Nov 20 21:05:22 openshift-214 systemd: Starting Atomic OpenShift Master...

Docker is restarted then things go sideways after it comes back up, not sure who did this, perhaps ansible?

Nov 20 21:06:30 openshift-214 systemd: Stopping Docker Application Container Engine...
Nov 20 21:07:38 openshift-214 systemd: Starting Docker Application Container Engine...
Nov 20 21:07:43 openshift-214 ovs-ofctl: ovs|00001|ofp_util|WARN|Negative value -1 is not a valid port number.

Eventually the node is restarted as 3.4 process and things right themselves

Nov 20 22:15:03 openshift-214 systemd: Starting Atomic OpenShift Node...

Comment 4 Dan Williams 2016-11-21 23:23:36 UTC
What I'm pretty sure is happening here is that openshift-sdn has been updated on-disk, but the process hasn't been restarted.  So it's attempting to use a /usr/bin/openshift-sdn-ovs script that expects to be called by the new version, not the old one.

Better warning here: https://github.com/openshift/origin/pull/11990

Not sure what else needs to happen, but whenever you update the openshift-sdn RPM, you should probably restart openshift-node while you're at it.  Classic RPM update problem which people have had for years, like with Firefox.

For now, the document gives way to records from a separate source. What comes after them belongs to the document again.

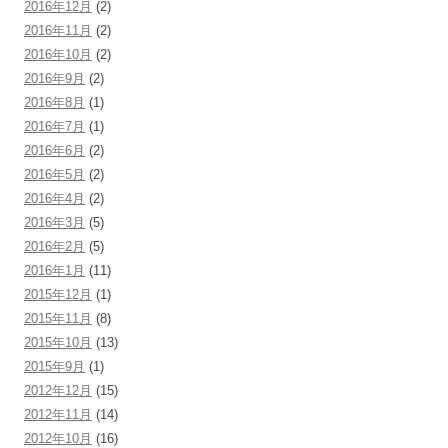
2016年12月
(2)
2016年11月
(2)
2016年10月
(2)
2016年9月
(2)
2016年8月
(1)
2016年7月
(1)
2016年6月
(2)
2016年5月
(2)
2016年4月
(2)
2016年3月
(5)
2016年2月
(5)
2016年1月
(11)
2015年12月
(1)
2015年11月
(8)
2015年10月
(13)
2015年9月
(1)
2012年12月
(15)
2012年11月
(14)
2012年10月
(16)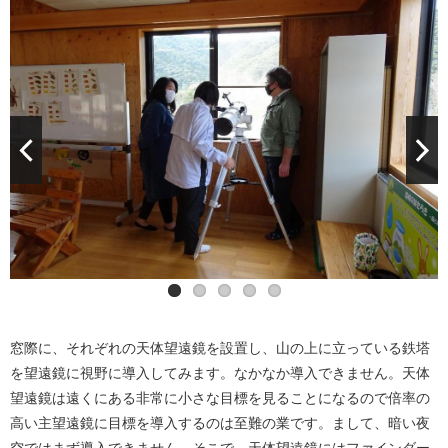
窓際に、それぞれの天体望遠鏡を設置し、山の上に立っている鉄塔
を望遠鏡に視野に導入してみます。なかなか導入できません。天体
望遠鏡は遠くにある非常に小さな目標を見ることになるので倍率の
高い主望遠鏡に目標を導入するのは至難の業です。まして、暗い夜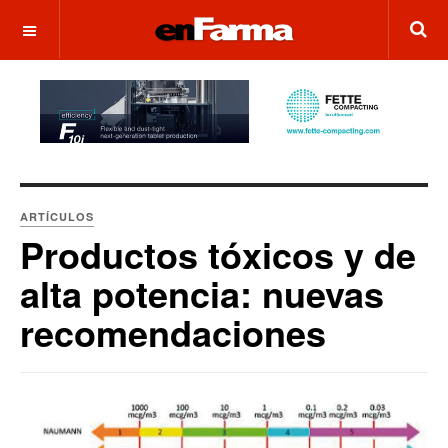
OFF CANVAS
ARTÍCULOS
Productos tóxicos y de
alta potencia: nuevas
recomendaciones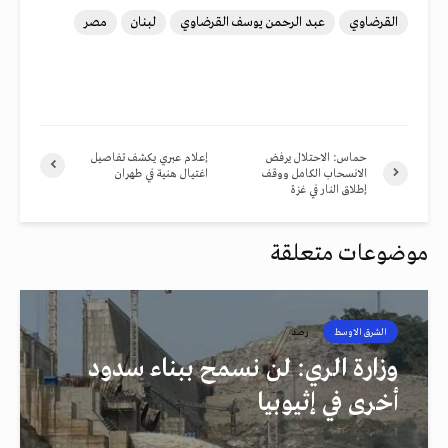
القرضاوي
عبد الرحمن يوسف القرضاوي
لبنان
مصر
حماس: الاحتلال يرفض
إعلام عبري يكشف تفاصيل
الانسحاب الكامل ووقف
اغتيال هنية في طهران
إطلاق النار في غزة
موضوعات متعلقة
الشرق الاوسط
رصد
وزارة الري: لن نسمح ببناء سدود
أخرى في إثيوبيا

Comment 5 Devan Goodwin 2016-11-22 14:16:05 UTC
Additional change that might help here, the failures look to be all related to updating the registry/router, done by running deployer pods. At the time this bug was filed this was done *between* control plane upgrade and node upgrade/restart.

As fallout from https://bugzilla.redhat.com/show_bug.cgi?id=1395081 I reverted this such that those upgrade deployer pods only run after nodes are fully upgraded. That might help a lot with the above in that we're not trying to run new pods ourselves in the middle of the upgrade while we're in this weird state with node service and ovs.

Comment 6 Scott Dodson 2016-11-22 16:32:34 UTC
Reducing priority because masters should not be schedulable outside of POC environments.

Workaround is to ensure that nodes are upgraded at the same time or that the masters do not have any pods scheduled.

Comment 7 Brenton Leanhardt 2017-08-24 19:20:38 UTC
I'm increasing the priority since we're planning to deploy a diagnostic pod to the masters soon.